[Transcribed page contents]

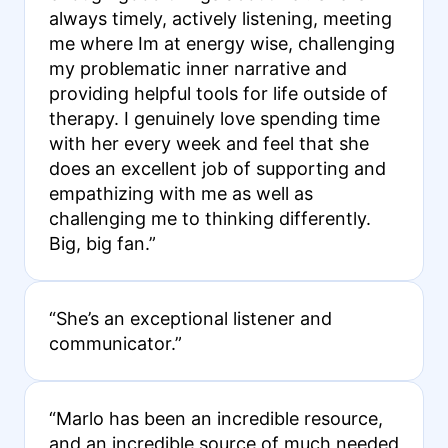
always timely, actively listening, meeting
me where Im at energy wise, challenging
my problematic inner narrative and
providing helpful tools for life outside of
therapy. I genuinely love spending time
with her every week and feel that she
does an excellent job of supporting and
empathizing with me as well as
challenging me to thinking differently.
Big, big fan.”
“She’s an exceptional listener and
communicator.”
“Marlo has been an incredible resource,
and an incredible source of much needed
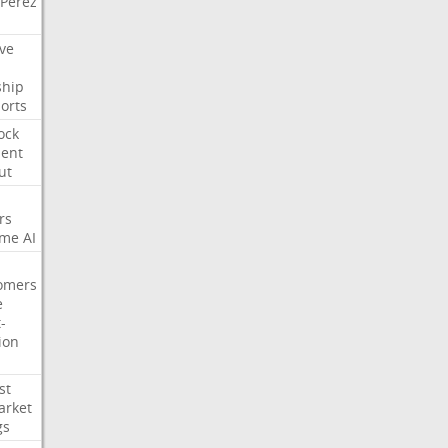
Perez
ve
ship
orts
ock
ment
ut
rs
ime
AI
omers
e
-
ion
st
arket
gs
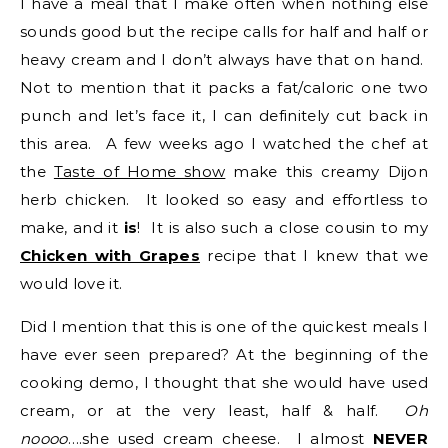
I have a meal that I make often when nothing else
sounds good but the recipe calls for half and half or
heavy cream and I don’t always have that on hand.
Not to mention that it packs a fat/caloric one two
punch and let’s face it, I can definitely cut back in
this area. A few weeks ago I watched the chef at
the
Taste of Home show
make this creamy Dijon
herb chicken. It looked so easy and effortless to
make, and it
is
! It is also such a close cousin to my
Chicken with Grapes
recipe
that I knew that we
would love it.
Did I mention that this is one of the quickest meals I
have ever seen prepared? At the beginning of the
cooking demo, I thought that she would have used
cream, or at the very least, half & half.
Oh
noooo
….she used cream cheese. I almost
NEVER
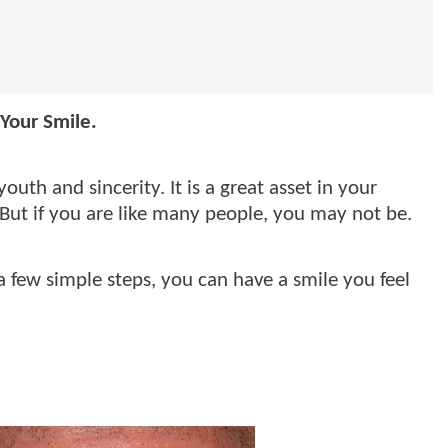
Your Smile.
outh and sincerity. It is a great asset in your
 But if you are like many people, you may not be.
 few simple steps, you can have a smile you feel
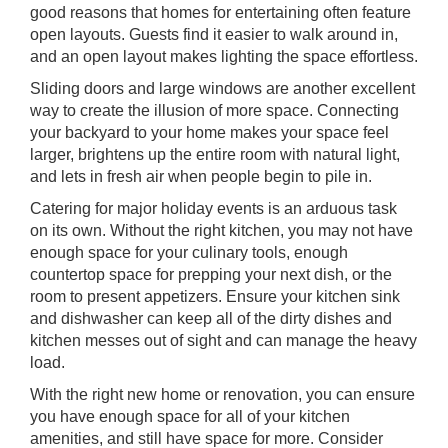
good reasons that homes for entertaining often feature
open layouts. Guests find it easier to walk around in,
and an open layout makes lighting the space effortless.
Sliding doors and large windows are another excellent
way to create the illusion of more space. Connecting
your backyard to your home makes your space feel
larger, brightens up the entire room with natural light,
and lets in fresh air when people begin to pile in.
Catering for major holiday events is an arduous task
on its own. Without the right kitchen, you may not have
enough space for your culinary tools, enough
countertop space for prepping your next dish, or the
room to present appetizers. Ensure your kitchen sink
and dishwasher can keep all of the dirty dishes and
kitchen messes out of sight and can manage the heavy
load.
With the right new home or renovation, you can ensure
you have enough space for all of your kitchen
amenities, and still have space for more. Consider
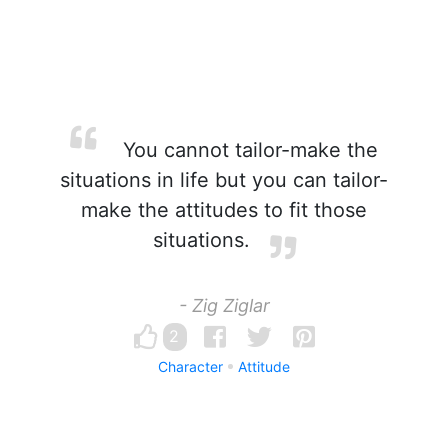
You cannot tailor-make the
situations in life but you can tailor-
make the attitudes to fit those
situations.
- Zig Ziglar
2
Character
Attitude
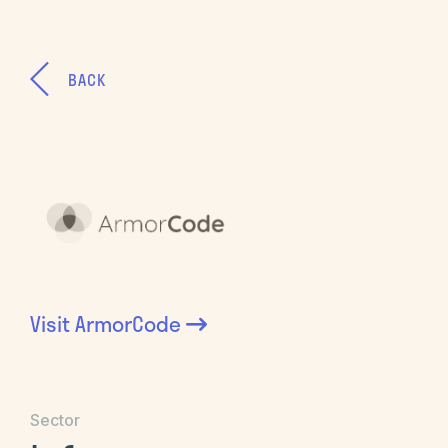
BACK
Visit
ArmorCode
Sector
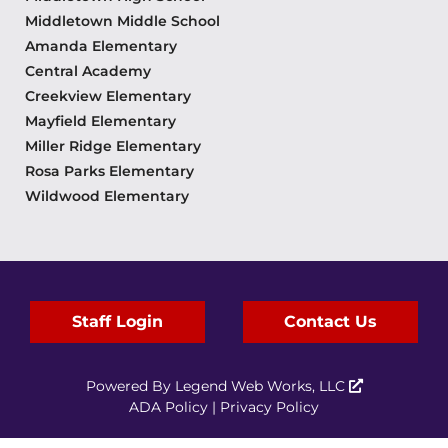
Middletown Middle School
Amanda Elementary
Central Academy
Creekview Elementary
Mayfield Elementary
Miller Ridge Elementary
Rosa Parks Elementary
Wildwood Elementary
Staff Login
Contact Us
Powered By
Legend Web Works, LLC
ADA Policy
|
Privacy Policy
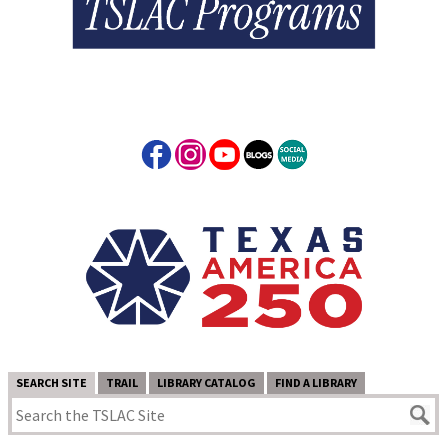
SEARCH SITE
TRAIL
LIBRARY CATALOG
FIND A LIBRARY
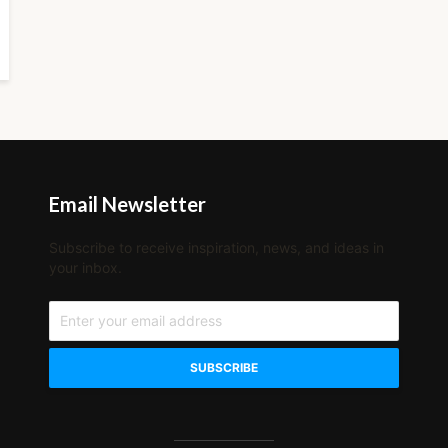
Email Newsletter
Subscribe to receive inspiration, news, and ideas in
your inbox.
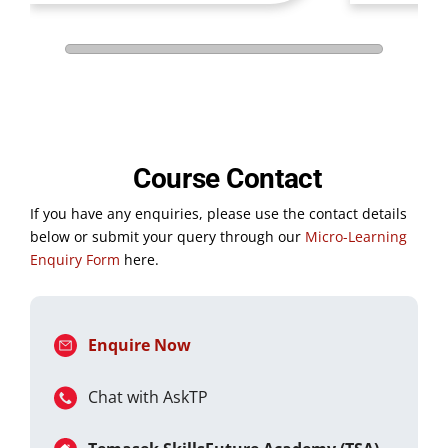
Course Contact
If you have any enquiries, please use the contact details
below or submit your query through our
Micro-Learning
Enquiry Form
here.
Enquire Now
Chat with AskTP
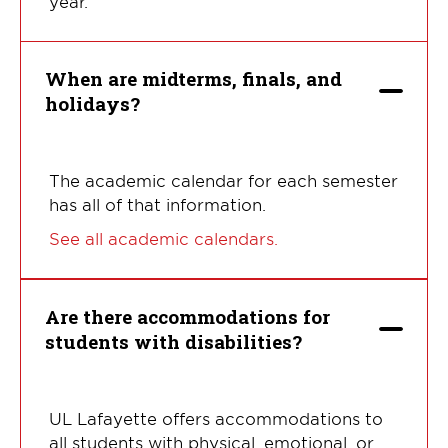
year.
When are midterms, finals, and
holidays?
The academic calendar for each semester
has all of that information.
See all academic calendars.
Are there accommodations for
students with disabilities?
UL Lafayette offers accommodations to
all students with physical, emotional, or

▶ _Requirement_
If a line of the data holds the string "room", list it.

▶ _Answer box_
larger, brightens up the entire room with natural light,
room to present appetizers. Ensure your kitchen sink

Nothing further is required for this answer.